There was a poster in Chinese on the side of the pipe next to a signed picture of Betty Grable, and a kind of embarrassing pinup painting of a girl getting her skirt lifted up by a pelican.

J.Lo kneeled by the teleclone cage and started loosening connections.

“I can make it into pieces,” he said. “Then will it be more easier to move.”

“Okay, good,” I said. “Why do you think the Chief lit this half of the tunnel, all the way down? He’s got all his stuff piled right here.”

J.Lo was muttering to himself in Boovish. “Five minutes!” he told me, never looking up from the booth.

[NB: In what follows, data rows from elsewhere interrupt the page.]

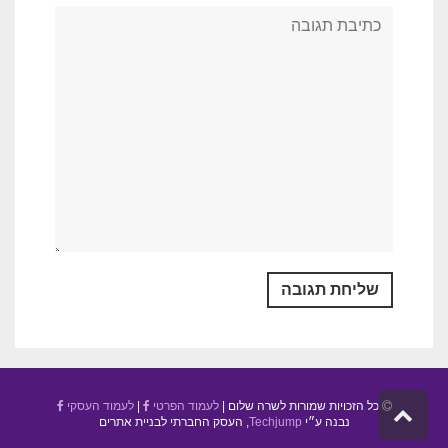
כל הזכויות שמורות לשרה שלום |
לעמוד הפרטי
|
לעמוד העסקי
גלילה
נבנה ע״י
Techjump
, העסק החברתי לבניית אתרים
לראש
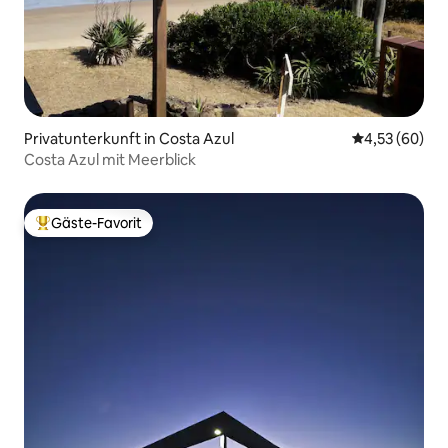
Privatunterkunft in Costa Azul
Durchschnittl
4,53 (60)
Costa Azul mit Meerblick
Gäste-Favorit
Beliebter Gäste-Favorit.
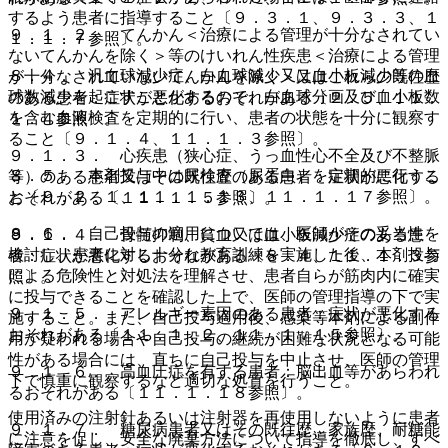
するよう患者に指導すること〔９．３．１、９．３．３、１
９．１．２． てんかん＜治療による管理が十分なされてい
１．１．７参照〕。
ないてんかんを除く＞等のけいれん性疾患＜治療による管理
８．４． 汎血球減少症、白血球減少又は血小板減少等の血
が十分なされていないてんかんを除く＞又はこれらの既往歴
球数減少を起こすことがあるので、白血球分画及び血小板数
のある患者：症状が悪化するおそれがある〔２．５、１１．
を含む血液検査を定期的に行い、患者の状態を十分に観察す
１．４参照〕。
ること〔９．１．４、１１．１．３参照〕。
９．１．３． 心疾患（狭心症、うっ血性心不全及び不整脈
８．５． 本剤投与中は尿検査（尿蛋白）を定期的に行うこ
等）のある患者又はその既往歴のある患者：症状が悪化する
と〔９．２．１、１１．１．１３、１１．１．１７参照〕。
おそれがある〔１１．１．５参照〕。
８．６． 自己投与の適用については、医師がその妥当性を
９．１．４． 骨髄抑制、貧血又は血小板減少症のある患
検討し、患者に対し十分な教育訓練を実施した後、本剤投与
者：症状が悪化するおそれがある〔８．４、１１．１．３参
による危険性と対処法を理解させ、患者自らが筋肉内に確実
照〕。
に投与できることを確認した上で、医師の管理指導の下で実
９．１．５． アレルギー素因のある患者：症状が悪化する
施すること。また、自己投与適用後、感染等本剤による副作
おそれがある〔１１．１．２、１１．１．１５参照〕。
用が疑われる場合や自己投与の継続が困難な状況となる可能
性がある場合には、直ちに自己投与を中止させ、医師の管理
９．１．６． 高血圧症を有する患者：脳出血等があらわれ
下で慎重に観察するなど適切な処置を行うこと。
るおそれがある〔１１．１．１８参照〕。
使用済みの注射針あるいは注射器を再使用しないように患者
９．１．７． 糖尿病患者又はその既往歴、家族歴、耐糖能
に注意を促し、安全な廃棄方法について指導を徹底し、すべ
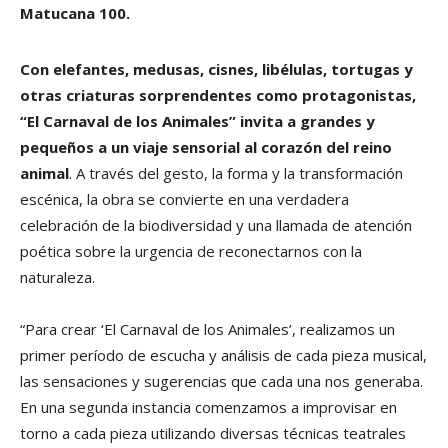
Matucana 100.
Con elefantes, medusas, cisnes, libélulas, tortugas y
otras criaturas sorprendentes como protagonistas,
“El Carnaval de los Animales” invita a grandes y
pequeños a un viaje sensorial al corazón del reino
animal
. A través del gesto, la forma y la transformación
escénica, la obra se convierte en una verdadera
celebración de la biodiversidad y una llamada de atención
poética sobre la urgencia de reconectarnos con la
naturaleza.
“Para crear ‘El Carnaval de los Animales’, realizamos un
primer período de escucha y análisis de cada pieza musical,
las sensaciones y sugerencias que cada una nos generaba.
En una segunda instancia comenzamos a improvisar en
torno a cada pieza utilizando diversas técnicas teatrales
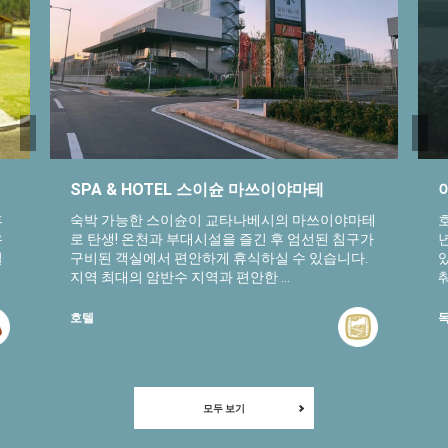
SPA & HOTEL 스이슌 마쓰이야마테
휴
숙박 가능한 스이슌이 교타나베시의 마쓰이야마테
유
로 탄생! 온천과 부대시설을 즐긴 후 엄선된 침구가
설
구비된 객실에서 편안하게 휴식하실 수 있습니다.
지역 최대의 암반수 지역과 편안한 ...
춰
호텔
독
모두 보기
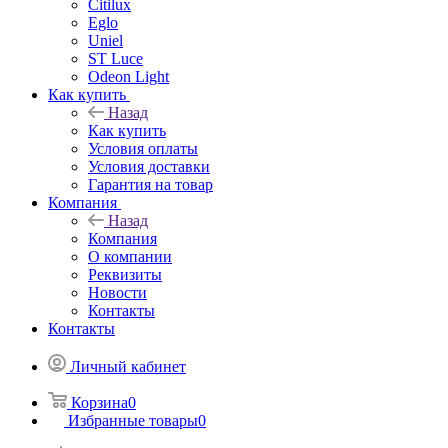
Citilux
Eglo
Uniel
ST Luce
Odeon Light
Как купить
Назад
Как купить
Условия оплаты
Условия доставки
Гарантия на товар
Компания
Назад
Компания
О компании
Реквизиты
Новости
Контакты
Контакты
Личный кабинет
Корзина
0
Избранные товары
0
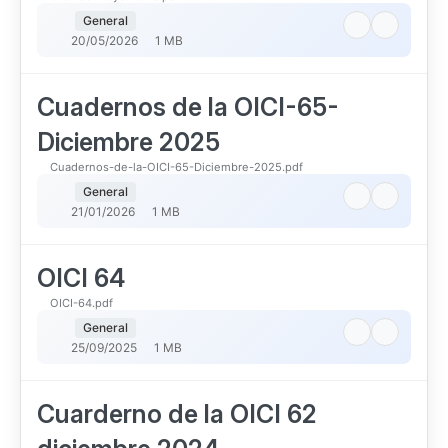
General
20/05/2026
1 MB
Cuadernos de la OICI-65-
Diciembre 2025
Cuadernos-de-la-OICI-65-Diciembre-2025.pdf
General
21/01/2026
1 MB
OICI 64
OICI-64.pdf
General
25/09/2025
1 MB
Cuarderno de la OICI 62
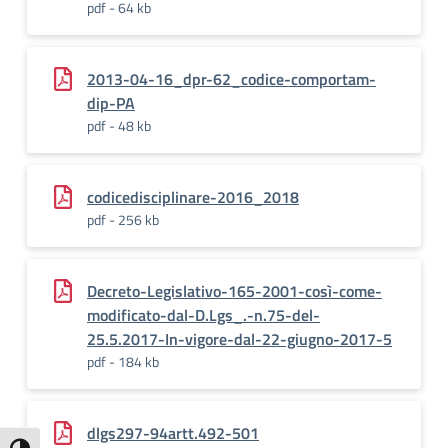
pdf - 64 kb
2013-04-16_dpr-62_codice-comportam-
dip-PA
pdf - 48 kb
codicedisciplinare-2016_2018
pdf - 256 kb
Decreto-Legislativo-165-2001-così-come-
modificato-dal-D.Lgs_.-n.75-del-
25.5.2017-In-vigore-dal-22-giugno-2017-5
pdf - 184 kb
dlgs297-94artt.492-501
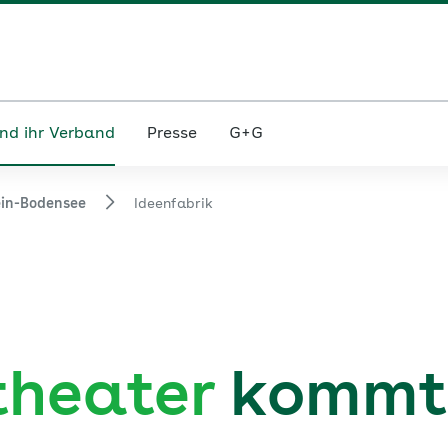
nd ihr Verband
Presse
G+G
in-Bodensee
Ideenfabrik
theater
kommt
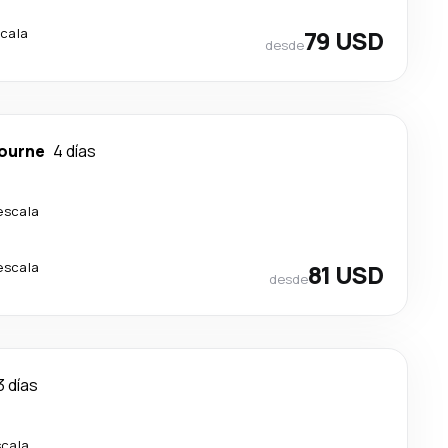
scala
79 USD
desde
ourne
4 días
escala
escala
81 USD
desde
3 días
scala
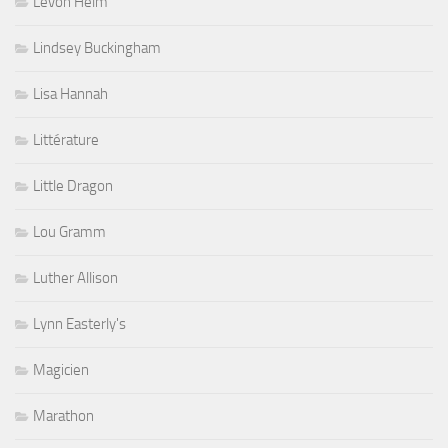
Levon Helm
Lindsey Buckingham
Lisa Hannah
Littérature
Little Dragon
Lou Gramm
Luther Allison
Lynn Easterly's
Magicien
Marathon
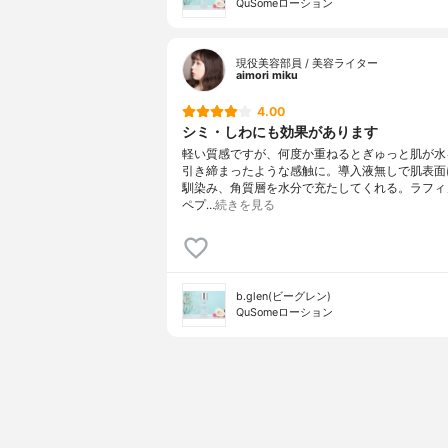
QuSomeローション
現役美容部員 / 美容ライター
aimori miku
4.00
シミ・しわにも効果があります
軽い質感ですが、何度か重ねるとぎゅっと肌が水
引き締まったような感触に。導入液無しで肌表面
馴染み、角質層を水分で充たしてくれる。ラフィ
ペプ…
続きを見る
b.glen(ビーグレン)
QuSomeローション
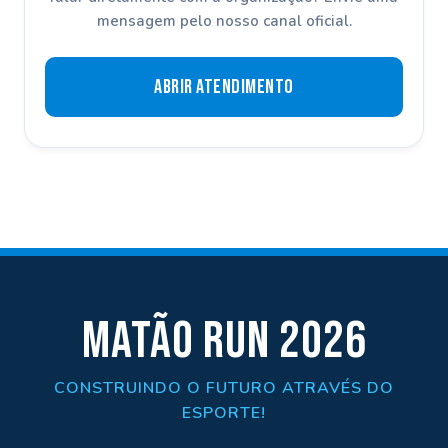
mensagem pelo nosso canal oficial.
Abrir Atendimento
MATÃO RUN 2026
CONSTRUINDO O FUTURO ATRAVÉS DO
ESPORTE!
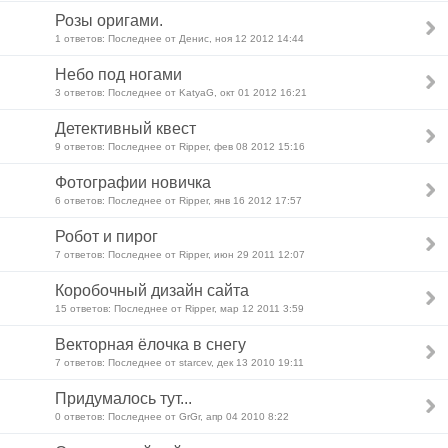
Розы оригами.
1 ответов: Последнее от Денис, ноя 12 2012 14:44
Небо под ногами
3 ответов: Последнее от KatyaG, окт 01 2012 16:21
Детективный квест
9 ответов: Последнее от Ripper, фев 08 2012 15:16
Фотографии новичка
6 ответов: Последнее от Ripper, янв 16 2012 17:57
Робот и пирог
7 ответов: Последнее от Ripper, июн 29 2011 12:07
Коробочный дизайн сайта
15 ответов: Последнее от Ripper, мар 12 2011 3:59
Векторная ёлочка в снегу
7 ответов: Последнее от starcev, дек 13 2010 19:11
Придумалось тут...
0 ответов: Последнее от GrGr, апр 04 2010 8:22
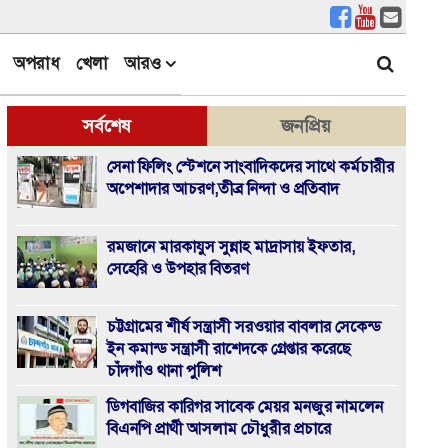
অপরাধ
খেলা
আরও
সর্বশেষ
জনপ্রিয়
সেনা ফিলিং স্টেশনে সাংবাদিকদের সাথে কর্মচারীর
অপেশাদার আচরণ,তীব্র নিন্দা ও প্রতিবাদ
রমজানে মারকাযুস সুন্নাহ মাদ্রাসায় ইফতার,
সেহেরি ও উপহার বিতরণ
চট্টগ্রামের শীর্ষ সন্ত্রাসী সরওয়ার বাবলার সেকেন্ড
ইন কমান্ড সন্ত্রাসী রাশেদকে গ্রেপ্তার করেছে
চাঁদগাঁও থানা পুলিশ
ডিগবাজির কারিগর সাবেক মেয়র মনজুর নামলেন
বিএনপি প্রার্থী আসলাম চৌধুরীর প্রচারে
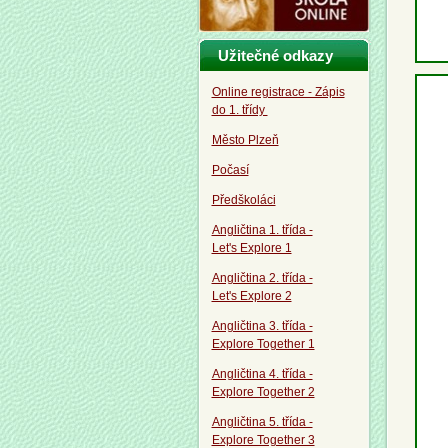
Užitečné odkazy
Online registrace - Zápis
do 1. třídy
Město Plzeň
Počasí
Předškoláci
Angličtina 1. třída -
Let's Explore 1
Angličtina 2. třída -
Let's Explore 2
Angličtina 3. třída -
Explore Together 1
Angličtina 4. třída -
Explore Together 2
Angličtina 5. třída -
Explore Together 3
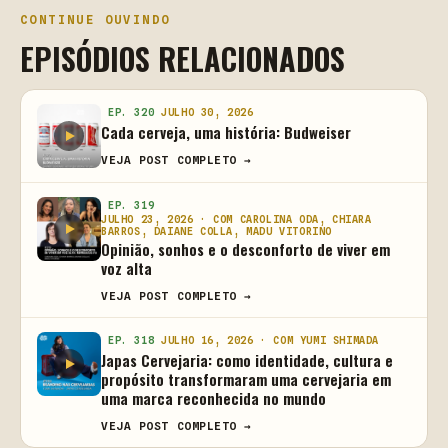
CONTINUE OUVINDO
EPISÓDIOS RELACIONADOS
EP. 320
JULHO 30, 2026
Cada cerveja, uma história: Budweiser
VEJA POST COMPLETO →
EP. 319
JULHO 23, 2026 · COM CAROLINA ODA, CHIARA
BARROS, DAIANE COLLA, MADU VITORINO
Opinião, sonhos e o desconforto de viver em
voz alta
VEJA POST COMPLETO →
EP. 318
JULHO 16, 2026 · COM YUMI SHIMADA
Japas Cervejaria: como identidade, cultura e
propósito transformaram uma cervejaria em
uma marca reconhecida no mundo
VEJA POST COMPLETO →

I walked down the length of the tunnel away from him, until I came to an elbow and a ladder leading back up. I suddenly had a weird feeling I’d never left Florida, and the ladder would open onto the Broadway of Happy Mouse Kingdom all over again.

I started up the ladder, and the pipe soon got narrower and darker around me. But above me, way high above me, there was a little square of moonlight.

“Someday soon,” I told myself, “Mom’s gonna ask what I did all this time on my own, and I’m gonna say, ‘Climbed ladders.’”

I had that feeling of déjà vu again when I realized I’d been climbing too long—that I’d passed the ground and kept going. I must be in the water tower, I thought. I must be getting close to the tank. The pipe brightened, and I looked up at wire mesh stretched over a hatch above me. Moonlight filtered in, I supposed from the big hole in the side of the tank where the Chief claimed his papier-mâché saucer had crashed. I pushed up the hatch and poked my head through to get a look at things.

“Oh,” I said. “You have got to be kidding me.”

“No pushing!” said J.Lo. “I am no so good with ladders.”

“Really? You think?”

“You could have just to told me what. Instead of all this climbing.”

“Almost there,” I said.

J.Lo popped up his helmet and used it to push against the mesh hatch in the floor of the water tank as he climbed. The helmet snapped back.

“Koobish!”

He scrambled up into the big cylindrical room and rushed over to the larger of the two animals.

“Naaaa-aa-aa-a-a-aa-aaah!” said the koobish.

“Maa’apla nah!” said J.Lo.

“I thought they might be koobish,” I said. “They look just like one of your drawings.”

They were four-legged, with wiry hair in tight little curls. Their feet were round and made pock-pock noises when they walked. The smaller koobish came up to J.Lo, and he took a bite out of its ear.